Russian MFA Information and Press Department Commentary Regarding US Secretary of Defense Robert Gates’ Remarks on the Security of Nuclear Weapons in Russia
Question: Speaking at the Carnegie Endowment on October 28, Secretary of Defense Robert Gates expressed concern over the security of Russia's nuclear arsenals. How well grounded is that statement?
Commentary: We are acquainted with Robert Gates' remarks on this score. It is not the first time that the American side has publicly said that in the 1990s considerable stocks of Russian nuclear weapons were supposedly lost or stolen.
Such insinuations have no foundations beneath them. Despite all the difficulties our country faced in the beginning of the 1990s, standards of security and physical protection of Russian nuclear arsenals remained high. There have been no "leaks" of nuclear weapons.
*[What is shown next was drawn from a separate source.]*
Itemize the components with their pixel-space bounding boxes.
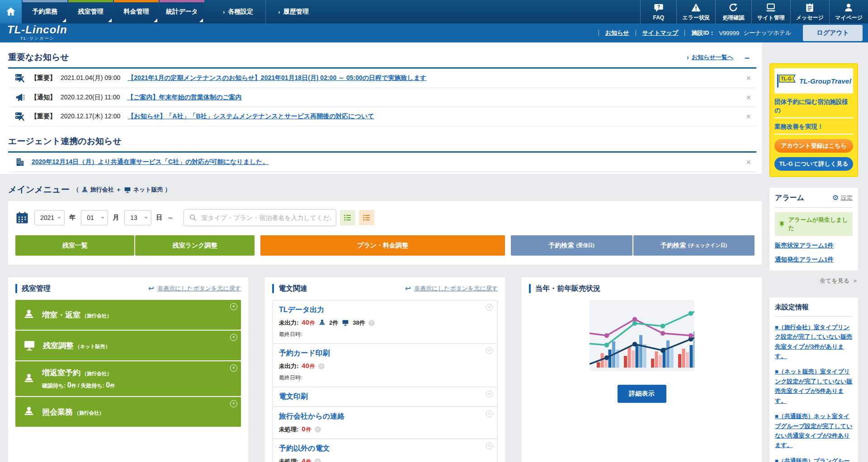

I would like to recall in this connection that the statement adopted in February 2005 in Bratislava by the leaders of Russia and the US on security in the nuclear sphere recorded an understanding that both in Russia and the US the protection of nuclear sites meets contemporary requirements. Evidently, against the background of its own failure in terms of security of nuclear arsenals Washington has preferred to "forget" about this document.
Question: A few days ago Czech Foreign Minister Karel Schwartzenberg, speaking in the lower house of parliament at the hearings on ratification of the Czech-American agreements on the deployment of a US missile defense system radar station in the Czech Republic, accused Russia of scheming to create a "neutral zone" in Eastern Europe which would prevent the extension to this region of classic security guarantees provided by western defense structures. How could you comment on this statement?
Commentary: It is not the first time that we have encountered such conjectures of Karel Schwartzenberg and a number of other Czech politicians. The statements of this kind are calculated for domestic consumption and are designed to convince the majority of Czechs who still doubt the advisability of deploying the American radar on their territory of the necessity of creating a new "shield" as a counterweight to imaginary Russian threats.
These inventions evoke nothing but regret. Hearing them, you only become convinced that certain members of the Czech political elite still remain captive to the schemes and assumptions of the times long past of the confrontation of the two systems, persistently trying to create in the eyes of their own population the image of an "external enemy" in the person of Moscow. Such an approach has nothing in common with the policy of contemporary Russia and does not correspond to the spirit of the principles declared in Russian-Czech relations of partnership and consideration of the interests of each other with a view to developing cooperation for the benefit of the peoples of both countries.